## Directions for this task
All of the entries below should be printed exactly; the pictures are to be left out.

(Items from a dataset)
BEGIN

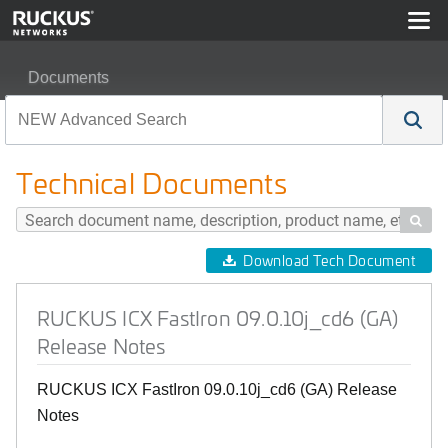
Documents
RUCKUS ICX FastIron 09.0.10j_cd6 (GA) Release Note
Technical Documents

Download Tech Document
RUCKUS ICX FastIron 09.0.10j_cd6 (GA)
Release Notes
RUCKUS ICX FastIron 09.0.10j_cd6 (GA) Release
Notes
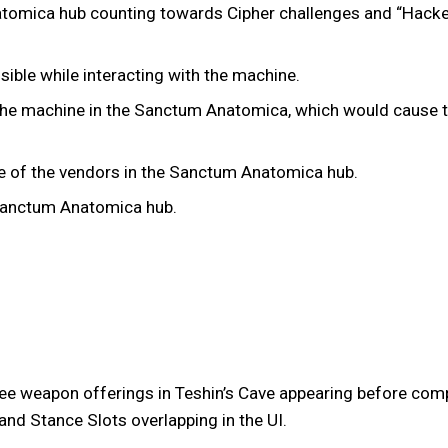
atomica hub counting towards Cipher challenges and “Hacke
sible while interacting with the machine.
 the machine in the Sanctum Anatomica, which would cause t
ne of the vendors in the Sanctum Anatomica hub.
 Sanctum Anatomica hub.
lee weapon offerings in Teshin’s Cave appearing before comp
nd Stance Slots overlapping in the UI.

END

## Response to the task
Documents
RUCKUS ICX FastIron 09.0.10j_cd6 (GA) Release Note
Technical Documents

Download Tech Document
RUCKUS ICX FastIron 09.0.10j_cd6 (GA)
Release Notes
RUCKUS ICX FastIron 09.0.10j_cd6 (GA) Release
Notes
atomica hub counting towards Cipher challenges and “Hacke
sible while interacting with the machine.
 the machine in the Sanctum Anatomica, which would cause t
ne of the vendors in the Sanctum Anatomica hub.
 Sanctum Anatomica hub.
lee weapon offerings in Teshin’s Cave appearing before comp
nd Stance Slots overlapping in the UI.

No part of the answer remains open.